The Massachusetts salary provision is the first of its kind in the United States, and it gets at one of the more intractable problems when it comes to pay equality: Earnings gaps tend to grow over time, and people who, for whatever reason, start out their career on a weak foot face a cumulative disadvantage.

Women earn $4 an hour less on average than their male peers right out of college. Those who graduate from college during a recession tend to see their careers, and earnings, grow a lot more slowly than those who don’t.

When companies ask for a salary history, “there may not be any discriminatory intent there,” Ms. Shabo says, but it helps widen those gaps. Instead, employers in Massachusetts are required to make a salary offer upfront, based on the value of the job itself. 

“It shifts the conversation from benchmarking a salary based on history to what skills and experience are needed for [the job a worker] is about to go into,” says Victoria Budson, the director of the Women and Public Policy Program at Harvard’s Kennedy School.

Scheurman believes that because she started as a low-paying assistant, her pay increases lagged behind many of her peers. “I was making 25 to 30 percent less than other people in my department,” she says. “They could always find a reason to only give you a small increase.”

She knew she was making less from talking to her colleagues, but says it was “discouraged” within the company – another big obstacle in achieving fair pay practices, according to experts.

Half of employees say talking about salary at their companies "is either discouraged or prohibited and/or could lead to punishment," according to statistics from the Institute for Women’s Policy Research.

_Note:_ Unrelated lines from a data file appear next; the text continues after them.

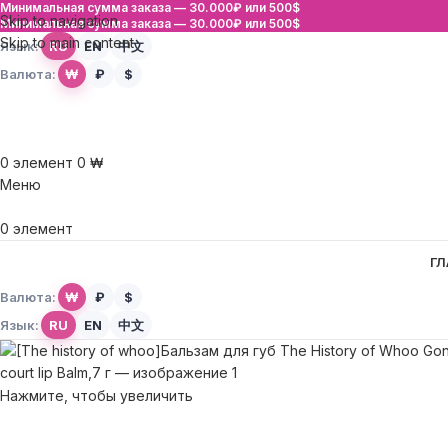
Минимальная сумма заказа —
30.000₽ или 500$
Skip to navigation
Минимальная сумма заказа —
30.000₽ или 500$
Skip to main content
Язык:
RU
EN
中文
Валюта:
₩
₽
$
0
элемент
0
₩
Меню
0
элемент
ГЛ
Валюта:
₩
₽
$
Язык:
RU
EN
中文
Нажмите, чтобы увеличить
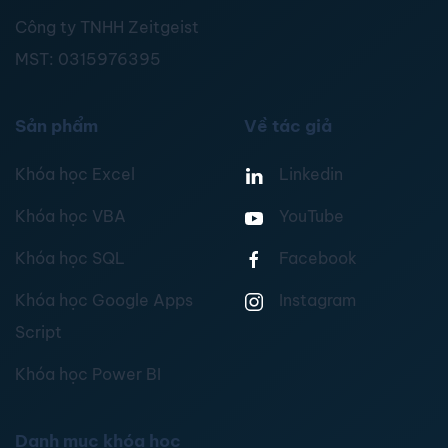
Công ty TNHH Zeitgeist
MST:
0315976395
Sản phẩm
Về tác giả
Khóa học Excel
Linkedin
Khóa học VBA
YouTube
Khóa học SQL
Facebook
Khóa học Google Apps
Instagram
Script
Khóa học Power BI
Danh mục khóa học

It’s been illegal under federal law for companies to impose “pay secrecy” on their employees since the 1930s, but the consequences for those who violated the law are minimal.

States allow sharing

Along with 12 other states including California and Maryland, the Bay State now protects workers from retaliation for sharing their salaries with one another.

California, which has one of the nation’s stricter equal pay laws, places the onus on companies to prove that they have equitable pay structures in place. And earlier in 2016, President Obama signed an executive order ratcheting up punishments for federal contractors who violate transparency laws, which could include a loss of federal contracts and funding.

“Anytime workers can discuss their wages freely, gaps shrink,” says Ms. Budson, who also chairs Massachusetts’ Commission on the Status of Women.

Budson is optimistic the Massachusetts law will become a model for other states for another reason: It was drafted with enthusiastic support from the state’s business community. 

Within the past two years, more than 100 Boston-based businesses, including huge corporations like MassMutual and National Grid, have signed the “100% Talent: The Boston Women’s Compact,” agreeing to share their payroll data with the city and share ideas for pay equity solutions with one another.

The equal pay law further encourages such initiatives, giving companies who do voluntary audits some presumption that they are working to solve pay discrimination issues, in the event an employee takes legal action.

“It gives employers the tools and incentives to actually solve the problem,” Budson says.

Few are under the impression that the law will solve everything – gender pay disparities have a wide array of deeply rooted causes, including the higher likelihood of women to lose ground in the workforce due to care giving duties and to be more highly concentrated in low-wage occupations. But eliminating the snowball effect of past pay discrimination is an important, innovative step, Budson argues.

“It helps women. It helps every single person who applies for a job.”